_What the exercise asks_
Leave out the images; return the rest of the data exactly.

_Document layout analysis data_
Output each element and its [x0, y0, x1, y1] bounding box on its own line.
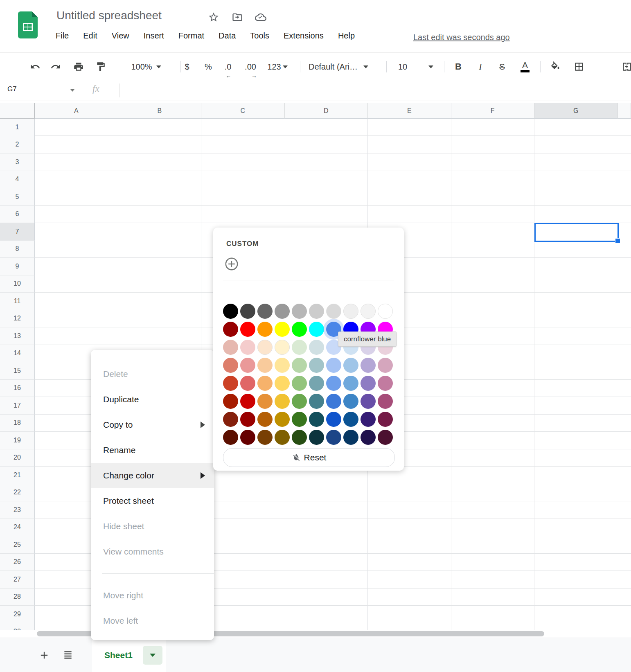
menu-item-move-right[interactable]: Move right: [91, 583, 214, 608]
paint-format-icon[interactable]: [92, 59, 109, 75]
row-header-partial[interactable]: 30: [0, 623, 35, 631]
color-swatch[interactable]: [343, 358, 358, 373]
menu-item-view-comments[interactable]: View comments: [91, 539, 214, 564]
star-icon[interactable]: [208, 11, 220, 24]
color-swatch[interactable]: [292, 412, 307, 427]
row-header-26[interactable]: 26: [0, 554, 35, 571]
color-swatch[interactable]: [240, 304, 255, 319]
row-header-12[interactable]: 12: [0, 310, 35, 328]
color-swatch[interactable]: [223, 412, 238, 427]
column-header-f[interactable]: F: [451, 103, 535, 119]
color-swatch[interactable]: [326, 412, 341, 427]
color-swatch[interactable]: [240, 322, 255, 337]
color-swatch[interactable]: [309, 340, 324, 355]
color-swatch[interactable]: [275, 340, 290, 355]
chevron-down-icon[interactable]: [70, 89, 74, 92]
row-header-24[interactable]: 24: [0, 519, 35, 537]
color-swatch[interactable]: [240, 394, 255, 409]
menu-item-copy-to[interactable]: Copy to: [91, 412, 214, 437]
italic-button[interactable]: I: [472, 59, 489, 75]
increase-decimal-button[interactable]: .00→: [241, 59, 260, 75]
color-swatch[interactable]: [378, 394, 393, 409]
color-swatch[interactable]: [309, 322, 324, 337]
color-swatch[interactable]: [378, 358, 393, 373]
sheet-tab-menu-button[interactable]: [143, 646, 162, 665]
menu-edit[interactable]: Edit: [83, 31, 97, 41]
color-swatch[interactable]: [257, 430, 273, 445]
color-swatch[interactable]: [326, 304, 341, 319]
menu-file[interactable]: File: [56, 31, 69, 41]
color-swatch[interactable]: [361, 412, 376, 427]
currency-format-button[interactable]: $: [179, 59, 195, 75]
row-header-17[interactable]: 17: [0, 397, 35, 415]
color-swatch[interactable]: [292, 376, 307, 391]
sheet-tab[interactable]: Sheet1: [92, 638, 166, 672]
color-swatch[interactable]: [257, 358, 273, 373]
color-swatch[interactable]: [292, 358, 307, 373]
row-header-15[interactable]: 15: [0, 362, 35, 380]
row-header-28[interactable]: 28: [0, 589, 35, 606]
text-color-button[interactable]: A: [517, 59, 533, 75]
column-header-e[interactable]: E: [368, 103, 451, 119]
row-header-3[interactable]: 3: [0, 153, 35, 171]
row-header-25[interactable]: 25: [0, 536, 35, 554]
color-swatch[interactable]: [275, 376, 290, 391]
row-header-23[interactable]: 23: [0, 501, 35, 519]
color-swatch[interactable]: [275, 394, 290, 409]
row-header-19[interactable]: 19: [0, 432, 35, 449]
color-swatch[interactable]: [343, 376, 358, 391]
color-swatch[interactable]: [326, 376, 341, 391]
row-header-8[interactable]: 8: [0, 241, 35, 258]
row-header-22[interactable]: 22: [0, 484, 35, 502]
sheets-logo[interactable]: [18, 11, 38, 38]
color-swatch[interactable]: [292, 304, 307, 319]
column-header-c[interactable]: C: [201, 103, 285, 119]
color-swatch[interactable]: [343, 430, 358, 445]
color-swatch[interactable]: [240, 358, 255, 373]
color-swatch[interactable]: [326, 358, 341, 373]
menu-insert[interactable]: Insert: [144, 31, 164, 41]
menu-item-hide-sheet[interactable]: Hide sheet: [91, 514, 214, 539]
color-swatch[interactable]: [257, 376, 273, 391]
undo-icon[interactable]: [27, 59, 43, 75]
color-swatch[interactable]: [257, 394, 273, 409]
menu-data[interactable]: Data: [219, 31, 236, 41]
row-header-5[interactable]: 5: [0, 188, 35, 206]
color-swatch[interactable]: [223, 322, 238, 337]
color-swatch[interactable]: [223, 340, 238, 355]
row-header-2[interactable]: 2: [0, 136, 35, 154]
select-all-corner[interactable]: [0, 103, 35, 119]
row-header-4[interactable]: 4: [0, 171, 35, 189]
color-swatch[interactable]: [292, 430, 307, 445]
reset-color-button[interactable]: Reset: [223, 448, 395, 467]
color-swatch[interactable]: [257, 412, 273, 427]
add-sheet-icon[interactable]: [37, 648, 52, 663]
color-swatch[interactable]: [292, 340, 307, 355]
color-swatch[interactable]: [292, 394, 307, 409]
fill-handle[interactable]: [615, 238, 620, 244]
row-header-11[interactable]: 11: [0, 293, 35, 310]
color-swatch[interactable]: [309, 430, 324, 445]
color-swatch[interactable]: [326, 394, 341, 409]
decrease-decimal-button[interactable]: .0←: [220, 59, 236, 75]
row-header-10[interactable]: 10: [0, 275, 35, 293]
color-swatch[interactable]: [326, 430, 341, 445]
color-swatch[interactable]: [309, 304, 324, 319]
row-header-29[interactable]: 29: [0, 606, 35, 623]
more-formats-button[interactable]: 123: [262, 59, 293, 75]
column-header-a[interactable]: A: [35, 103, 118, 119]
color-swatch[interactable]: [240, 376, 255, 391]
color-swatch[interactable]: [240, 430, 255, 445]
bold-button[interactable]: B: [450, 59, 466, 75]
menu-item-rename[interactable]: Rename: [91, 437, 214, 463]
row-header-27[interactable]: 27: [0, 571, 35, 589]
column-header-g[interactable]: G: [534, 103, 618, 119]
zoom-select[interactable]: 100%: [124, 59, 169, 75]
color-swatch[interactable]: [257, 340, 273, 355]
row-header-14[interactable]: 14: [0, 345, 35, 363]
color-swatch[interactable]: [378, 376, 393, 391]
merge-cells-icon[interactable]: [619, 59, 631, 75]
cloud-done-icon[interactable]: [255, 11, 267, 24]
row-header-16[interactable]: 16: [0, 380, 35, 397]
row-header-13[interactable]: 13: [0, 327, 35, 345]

_Answer section_
Output each element and its [x0, y0, x1, y1] bounding box on its own line.
menu-item-move-right[interactable]: Move right: [91, 583, 214, 608]
paint-format-icon[interactable]: [92, 59, 109, 75]
row-header-partial[interactable]: 30: [0, 623, 35, 631]
color-swatch[interactable]: [343, 358, 358, 373]
menu-item-view-comments[interactable]: View comments: [91, 539, 214, 564]
star-icon[interactable]: [208, 11, 220, 24]
color-swatch[interactable]: [292, 412, 307, 427]
row-header-26[interactable]: 26: [0, 554, 35, 571]
color-swatch[interactable]: [240, 304, 255, 319]
row-header-12[interactable]: 12: [0, 310, 35, 328]
color-swatch[interactable]: [223, 412, 238, 427]
column-header-f[interactable]: F: [451, 103, 535, 119]
color-swatch[interactable]: [326, 412, 341, 427]
color-swatch[interactable]: [240, 322, 255, 337]
color-swatch[interactable]: [309, 340, 324, 355]
color-swatch[interactable]: [275, 340, 290, 355]
chevron-down-icon[interactable]: [70, 89, 74, 92]
row-header-24[interactable]: 24: [0, 519, 35, 537]
color-swatch[interactable]: [240, 394, 255, 409]
menu-item-copy-to[interactable]: Copy to: [91, 412, 214, 437]
italic-button[interactable]: I: [472, 59, 489, 75]
increase-decimal-button[interactable]: .00→: [241, 59, 260, 75]
color-swatch[interactable]: [378, 394, 393, 409]
color-swatch[interactable]: [309, 322, 324, 337]
color-swatch[interactable]: [378, 358, 393, 373]
sheet-tab-menu-button[interactable]: [143, 646, 162, 665]
menu-edit[interactable]: Edit: [83, 31, 97, 41]
color-swatch[interactable]: [257, 430, 273, 445]
color-swatch[interactable]: [326, 304, 341, 319]
menu-file[interactable]: File: [56, 31, 69, 41]
color-swatch[interactable]: [361, 412, 376, 427]
currency-format-button[interactable]: $: [179, 59, 195, 75]
row-header-17[interactable]: 17: [0, 397, 35, 415]
color-swatch[interactable]: [292, 376, 307, 391]
sheet-tab[interactable]: Sheet1: [92, 638, 166, 672]
color-swatch[interactable]: [257, 358, 273, 373]
color-swatch[interactable]: [292, 358, 307, 373]
row-header-15[interactable]: 15: [0, 362, 35, 380]
row-header-28[interactable]: 28: [0, 589, 35, 606]
text-color-button[interactable]: A: [517, 59, 533, 75]
column-header-e[interactable]: E: [368, 103, 451, 119]
row-header-3[interactable]: 3: [0, 153, 35, 171]
row-header-25[interactable]: 25: [0, 536, 35, 554]
color-swatch[interactable]: [275, 376, 290, 391]
row-header-23[interactable]: 23: [0, 501, 35, 519]
color-swatch[interactable]: [275, 394, 290, 409]
row-header-19[interactable]: 19: [0, 432, 35, 449]
color-swatch[interactable]: [343, 376, 358, 391]
color-swatch[interactable]: [326, 376, 341, 391]
row-header-8[interactable]: 8: [0, 241, 35, 258]
row-header-22[interactable]: 22: [0, 484, 35, 502]
sheets-logo[interactable]: [18, 11, 38, 38]
color-swatch[interactable]: [292, 304, 307, 319]
column-header-c[interactable]: C: [201, 103, 285, 119]
color-swatch[interactable]: [343, 430, 358, 445]
color-swatch[interactable]: [240, 358, 255, 373]
color-swatch[interactable]: [326, 358, 341, 373]
menu-insert[interactable]: Insert: [144, 31, 164, 41]
menu-item-hide-sheet[interactable]: Hide sheet: [91, 514, 214, 539]
color-swatch[interactable]: [257, 376, 273, 391]
undo-icon[interactable]: [27, 59, 43, 75]
color-swatch[interactable]: [257, 394, 273, 409]
menu-data[interactable]: Data: [219, 31, 236, 41]
row-header-5[interactable]: 5: [0, 188, 35, 206]
color-swatch[interactable]: [223, 322, 238, 337]
color-swatch[interactable]: [223, 340, 238, 355]
row-header-2[interactable]: 2: [0, 136, 35, 154]
select-all-corner[interactable]: [0, 103, 35, 119]
row-header-4[interactable]: 4: [0, 171, 35, 189]
color-swatch[interactable]: [292, 430, 307, 445]
reset-color-button[interactable]: Reset: [223, 448, 395, 467]
color-swatch[interactable]: [257, 412, 273, 427]
add-sheet-icon[interactable]: [37, 648, 52, 663]
color-swatch[interactable]: [292, 340, 307, 355]
color-swatch[interactable]: [292, 394, 307, 409]
fill-handle[interactable]: [615, 238, 620, 244]
row-header-11[interactable]: 11: [0, 293, 35, 310]
color-swatch[interactable]: [309, 430, 324, 445]
color-swatch[interactable]: [326, 394, 341, 409]
decrease-decimal-button[interactable]: .0←: [220, 59, 236, 75]
row-header-10[interactable]: 10: [0, 275, 35, 293]
color-swatch[interactable]: [326, 430, 341, 445]
color-swatch[interactable]: [309, 304, 324, 319]
row-header-29[interactable]: 29: [0, 606, 35, 623]
more-formats-button[interactable]: 123: [262, 59, 293, 75]
column-header-a[interactable]: A: [35, 103, 118, 119]
color-swatch[interactable]: [240, 376, 255, 391]
color-swatch[interactable]: [240, 430, 255, 445]
bold-button[interactable]: B: [450, 59, 466, 75]
menu-item-rename[interactable]: Rename: [91, 437, 214, 463]
row-header-27[interactable]: 27: [0, 571, 35, 589]
column-header-g[interactable]: G: [534, 103, 618, 119]
zoom-select[interactable]: 100%: [124, 59, 169, 75]
color-swatch[interactable]: [257, 340, 273, 355]
row-header-14[interactable]: 14: [0, 345, 35, 363]
color-swatch[interactable]: [378, 376, 393, 391]
merge-cells-icon[interactable]: [619, 59, 631, 75]
cloud-done-icon[interactable]: [255, 11, 267, 24]
row-header-16[interactable]: 16: [0, 380, 35, 397]
row-header-13[interactable]: 13: [0, 327, 35, 345]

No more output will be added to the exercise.